• Samuel Culbert on Unions and Ineffective Performance Reviews Samuel Culbert  warns that by taking away collective bargaining rights from public unions, employees will be subject to unfair treatment; performance reviews are currently the gold standard for determining promotion, but Culbert, a professor at UCLA's management school, has studied them and found they are generally "subjective evaluations that measure how 'comfortable' a boss is with an employee, not how much an employee contributes to overall results." In the New York Times today, Culbert explains that instead of cultivating new ideas for production, performance reviews result in employees simply saying whatever they think will make the boss happy--and the boss's opinion of an employee is unlikely to change based on performance, but rather remains a subjective reflection of the boss's preference.  Culbert clarifies that while there may be economic justifications for limiting collective bargaining rights for such workers, "the idea that it will lead to a fairer system of rewarding employees, to the benefit of taxpayers, should not automatically be counted as one of them."
  • Peter Preston on Pakistan, the State Not Being Liberated  In the midst of feelings of hope for democracy in the uprising Middle East nations, the Guardian's Peter Preston brings the attention back to Pakistan, where democracy and hope are more diminished than ever in the wake of the assassination of Shahbaz Bhatti, the Pakistani minister for minorities.

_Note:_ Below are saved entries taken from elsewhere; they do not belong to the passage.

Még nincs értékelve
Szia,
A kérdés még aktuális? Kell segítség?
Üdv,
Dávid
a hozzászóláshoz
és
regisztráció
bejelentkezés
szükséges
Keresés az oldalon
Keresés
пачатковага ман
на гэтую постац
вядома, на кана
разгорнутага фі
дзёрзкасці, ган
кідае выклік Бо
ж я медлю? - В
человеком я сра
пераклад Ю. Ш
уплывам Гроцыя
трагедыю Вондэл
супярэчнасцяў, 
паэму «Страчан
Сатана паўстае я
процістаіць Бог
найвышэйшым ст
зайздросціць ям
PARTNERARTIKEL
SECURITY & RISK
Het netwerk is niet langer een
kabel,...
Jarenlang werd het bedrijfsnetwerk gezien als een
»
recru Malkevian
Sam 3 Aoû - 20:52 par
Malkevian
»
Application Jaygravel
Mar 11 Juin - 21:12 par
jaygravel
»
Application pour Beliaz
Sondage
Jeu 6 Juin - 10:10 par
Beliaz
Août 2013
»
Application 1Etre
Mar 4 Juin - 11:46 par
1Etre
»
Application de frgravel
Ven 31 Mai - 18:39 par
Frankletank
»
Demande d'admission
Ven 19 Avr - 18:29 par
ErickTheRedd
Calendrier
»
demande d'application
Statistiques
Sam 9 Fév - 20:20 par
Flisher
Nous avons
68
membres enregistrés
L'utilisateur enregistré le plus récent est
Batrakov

Preston points out that Bhatti's murder is just one in a recent string of attacks against those who oppose Pakistan's strict blasphemy laws. "Taliban extremism claims more victims every day. But the real problem is that, across Pakistan, ordinary people taught by ordinary mullahs to reach extraordinary conclusions, have come to side with the blasphemy laws as well." he explains. Preston concludes grimly that no one will do anything to reverse the violent order of things in Pakistan and that "if Cairo adds a spoonful of hope, Lahore, Karachi and Islamabad bring only the recipes of despair."
  • Martin Wolf on Predicting Oil Shocks in the Middle East At the Financial Times today, Martin Wolf notes just how unknown the outcome of the Middle East uprisings is. As oil is the main commodity for most of the countries currently tied up in turmoil, Wolf predicts a significant but brief oil shock, clarifying that "the long-run implications seem much more significant than the economic ones. But such optimism about the short-term economic effects depends, in part, on the assumption that the further spread of unrest is now contained." The fact that unrest actually has the potential to spread to the furthest reaches of the Arab world, and beyond, makes accurate prediction nearly impossible.

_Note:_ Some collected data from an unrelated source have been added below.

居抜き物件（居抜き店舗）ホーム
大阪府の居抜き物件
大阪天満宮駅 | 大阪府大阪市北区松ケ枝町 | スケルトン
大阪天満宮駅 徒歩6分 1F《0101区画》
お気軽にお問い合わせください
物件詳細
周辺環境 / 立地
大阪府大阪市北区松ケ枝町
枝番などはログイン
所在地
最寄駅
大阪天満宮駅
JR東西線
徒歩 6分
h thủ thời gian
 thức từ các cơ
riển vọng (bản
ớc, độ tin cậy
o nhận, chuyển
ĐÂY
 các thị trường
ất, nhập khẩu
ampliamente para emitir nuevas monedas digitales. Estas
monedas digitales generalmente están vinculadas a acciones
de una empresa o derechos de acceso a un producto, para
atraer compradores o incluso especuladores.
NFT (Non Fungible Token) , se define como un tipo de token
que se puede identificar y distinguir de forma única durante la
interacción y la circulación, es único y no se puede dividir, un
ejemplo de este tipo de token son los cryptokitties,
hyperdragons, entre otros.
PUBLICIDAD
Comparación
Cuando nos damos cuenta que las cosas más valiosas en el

  • John Ackerman on Improving U.S./Mexico Relations Mexican President Felipe Calderon comes to Washington this week, and Ackerman, a professor at the National Autonomous University of Mexico, expresses concern over Mexicans' poor opinion of United States, partly a result of the U.S.'s passive role in drug-related violence there. "A recent global survey conducted by the BBC revealed that only 13 percent of the population has a 'mainly positive' view of the U.S.’s worldwide influence, while 49 percent has a 'mainly negative”' one," Ackerman reports, while "of the 28 countries surveyed only Pakistan and Turkey have stronger anti-American sentiment." He warns about the Mexican people's repudiation of the not only Calderon, but the United States, and suggests two solutions. Radical: "The reduction, or outright legalization, of the consumption of marijuana in the U.S." Practical: "The prohibition of the sale of assault weapons," which expired and was not renewed in Congress in 2004. Right now American supply of weapons and demand for drugs is getting Mexican civilians killed.
  • Brendan O'Neill on Charlie Sheen's 'Stand' Against the 'Therapy Police' Everyone wants a piece of Charlie Sheen, don't they? O'Neill doesn't mince words in The Telegraph: "Charlie Sheen is my hero...because he refuses to allow his behaviour to be psychologised." He's a "one-man army" against the "tyranny of therapy" that O'Neill thinks has the "twenty-first-century in its grip." He notes how everyone from journalists to doctors to have tried to diagnose Sheen from a distance. Says O'Neill:  "normal emotions and failings are relentlessly psychologised today." O'Neill argues that "Sheen is rebelling against the super-conformist modern narrative of weak individuals who need to be saved by psycho-priests." What does O'Neill think we can learn from this? "Sheen nicely reminds us that we alone are responsible for our behaviour, and that we alone can improve ourselves, when we’re ready."